Turning Red

Joselyn D'Agostino, Staff Writer

I think we can all agree that Disney/Pixar has been really on top of it lately, and their release of the smash hit ‘Turning Red’ only proves my point. With memorable characters such as our main girl MeiLin Lee, a plot that clearly follows the line of self discovery, self expression, and being true to  who you are as a person, and ear worms for music that get stuck in your head for weeks (Nobody Like U has been on loop for me) it’s no wonder that the movie got so much love. 


We follow Mei, a 13 year old who does everything her mom (Ming) asks of her, being sort of like her mother’s perfect doll. Mei transforms into the red panda, and Ming explains they can only get rid of it on a red moon, which is a month away from her initial transformation. Mei and her friends want to go to a concert for their favorite band, 4Town,  but have no money (and no parent permission). To get the money, they hustle Mei’s panda, selling pictures and shirts and other things. They come up a little short of the money, so Mei goes to a classmate’s birthday party as the panda, but she gets mad, and attacks someone. Ming finds out, and blames Mei’s friends, and Mei goes along with it. 


The end wraps things up neatly with a bow, in that typical Disney/Pixar fashion, but I am putting a metaphorical hand over my mouth. If you want to find out how it ends, you’ll just have to watch the movie. The movie studio did a phenomenal job with this movie. It truly felt like a coming of age movie, and not Disney Channel the type where the character is a conventionally attractive 16 year old played by a 30 year old actor. I could (for better or worse) see my 13 year old self in Mei, especially with the ‘thinking you’re all grown up’ before you’ve even been to highschool. 


The design, both for characters and set, really gave me the early 2000’s vibes, which is good, seeing as that’s when the movie is set. You could see this clearly with things like the tamagotchi Mei has, and the bucket hat and the cowrie shell necklace the store attendant her and her friends fawn over wear. 


The movie also touches on something that Disney/Pixar haven’t seemed to be shying away from lately, the theme of generational trauma. Mei was hurt by her mom, constantly having heavy expectations set on her (Being expected to be Ming’s ‘perfect little doll’, as I mentioned earlier) and not being given much wiggle room to be a kid. But Ming was hurt that way (possibly even worse) by her own mother, and so when she had her own kid, she unknowingly did to Mei what her mother did to her. It’s a sticking point of the movie, which is so very important, and becomes integral to the ending. 
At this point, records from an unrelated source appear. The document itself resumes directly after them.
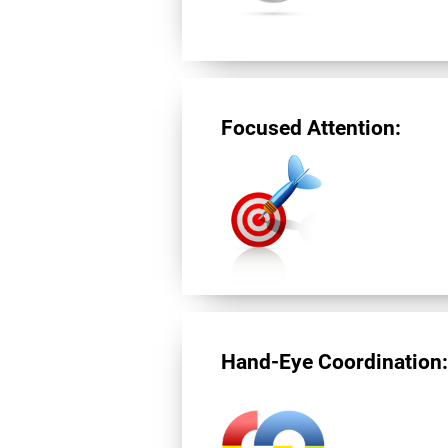
Focused Attention:
Hand-Eye Coordination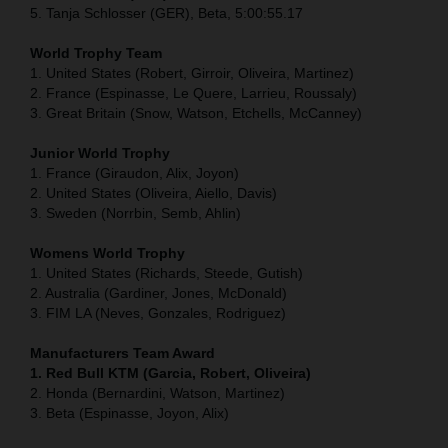
5. Tanja Schlosser (GER), Beta, 5:00:55.17
World Trophy Team
1. United States (Robert, Girroir, Oliveira, Martinez)
2. France (Espinasse, Le Quere, Larrieu, Roussaly)
3. Great Britain (Snow, Watson, Etchells, McCanney)
Junior World Trophy
1. France (Giraudon, Alix, Joyon)
2. United States (Oliveira, Aiello, Davis)
3. Sweden (Norrbin, Semb, Ahlin)
Womens World Trophy
1. United States (Richards, Steede, Gutish)
2. Australia (Gardiner, Jones, McDonald)
3. FIM LA (Neves, Gonzales, Rodriguez)
Manufacturers Team Award
1. Red Bull KTM (Garcia, Robert, Oliveira)
2. Honda (Bernardini, Watson, Martinez)
3. Beta (Espinasse, Joyon, Alix)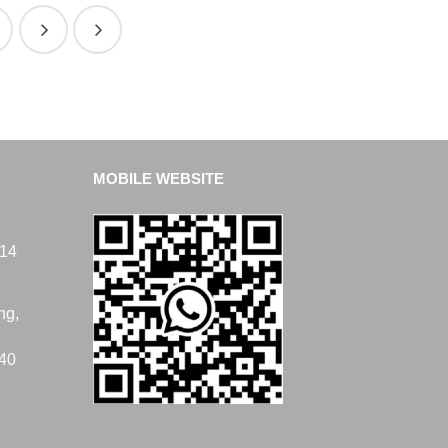
MOBILE WEBSITE
14
ng,
40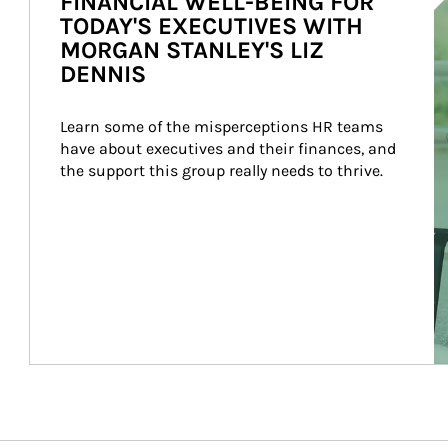
FINANCIAL WELL-BEING FOR
TODAY'S EXECUTIVES WITH
MORGAN STANLEY'S LIZ
DENNIS
Learn some of the misperceptions HR teams 
have about executives and their finances, and 
the support this group really needs to thrive.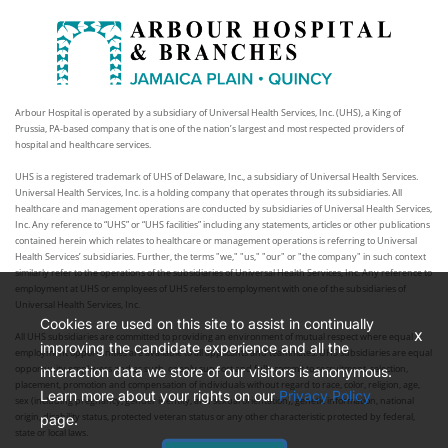
Arbour Hospital is operated by a subsidiary of Universal Health Services, Inc. (UHS), a King of
Prussia, PA-based company that is one of the nation’s largest and most respected providers of
hospital and healthcare services.
UHS is a registered trademark of UHS of Delaware, Inc., a subsidiary of Universal Health Services.
Universal Health Services, Inc. is a holding company that operates through its subsidiaries. All
healthcare and management operations are conducted by subsidiaries of Universal Health Services,
Inc. Any reference to “UHS” or “UHS facilities” including any statements, articles or other publications
contained herein which relates to healthcare or management operations is referring to Universal
Health Services’ subsidiaries. Further, the terms "we," "us," "our" or "the company" in such context
similarly refer to the operations of the subsidiaries of Universal Health Services, Inc. Any reference to
employment at UHS or employees of UHS refers to employment with one of the subsidiaries of
Universal Health Services, Inc.
Cookies are used on this site to assist in continually
x
All UHS subsidiaries are committed to providing an environment of mutual respect where equal
improving the candidate experience and all the
employment opportunities are available to all applicants and teammates. UHS subsidiaries are equal
opportunity employers and as such, openly support and fully commit to recruitment, selection,
interaction data we store of our visitors is anonymous.
placement, promotion and compensation of individuals without regard to race, color, religion, age,
Learn more about your rights on our
Privacy Policy
sex (including pregnancy, gender identity, and sexual orientation), genetic information, national
origin, disability status, protected veteran status or any other characteristic protected by federal,
page.
state or local laws.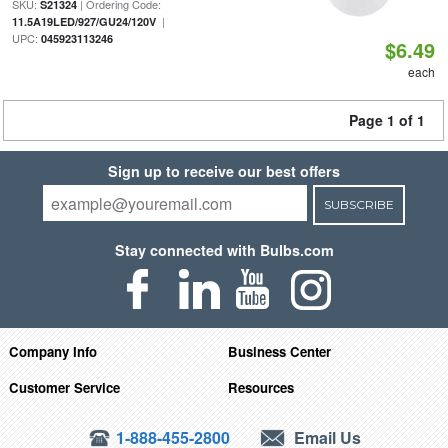
SKU:
| Ordering Code:
S21324
|
11.5A19LED/927/GU24/120V
UPC:
045923113246
$6.49
each
Page 1 of 1
Sign up to receive our best offers
SUBSCRIBE
Stay connected with Bulbs.com
Company Info
Business Center
Customer Service
Resources
1-888-455-2800
Email Us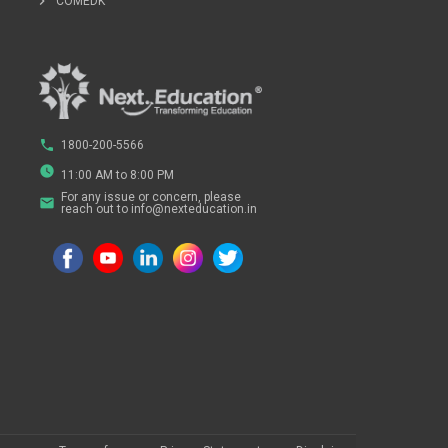
chevron_right
COMEDK
phone
1800-200-5566
watch_later
11:00 AM to 8:00 PM
For any issue or concern, please
email
reach out to info@nexteducation.in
In the end, you can make your own opinion on the movie. I personally didn’t like it quite much until I got to watch the whole thing (the ending had me crying), so, if you were to ask for my personal review – 10/10, would watch and cry at again. (Just make sure to bring some tissues and ice cream, you very much will need it. Also, maybe have a friend on standby, so you can talk about what the heck you just saw and how you’re being targeted and the movie studio must have based the movie off your own family.)